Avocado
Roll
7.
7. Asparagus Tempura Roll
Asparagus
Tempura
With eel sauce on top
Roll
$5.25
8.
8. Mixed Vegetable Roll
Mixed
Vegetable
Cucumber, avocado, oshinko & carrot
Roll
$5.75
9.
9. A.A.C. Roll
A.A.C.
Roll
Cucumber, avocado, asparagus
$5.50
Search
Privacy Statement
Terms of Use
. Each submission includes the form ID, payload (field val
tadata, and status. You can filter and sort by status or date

==

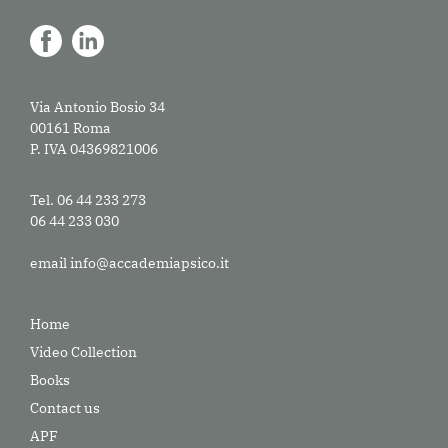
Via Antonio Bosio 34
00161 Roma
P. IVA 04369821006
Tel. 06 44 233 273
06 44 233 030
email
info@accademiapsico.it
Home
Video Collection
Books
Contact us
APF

● TASK DIRECTIONS: Identify all lines in the records above with the word "Cucumber".

● THE ANSWER:
Cucumber, avocado, oshinko & carrot
Cucumber, avocado, asparagus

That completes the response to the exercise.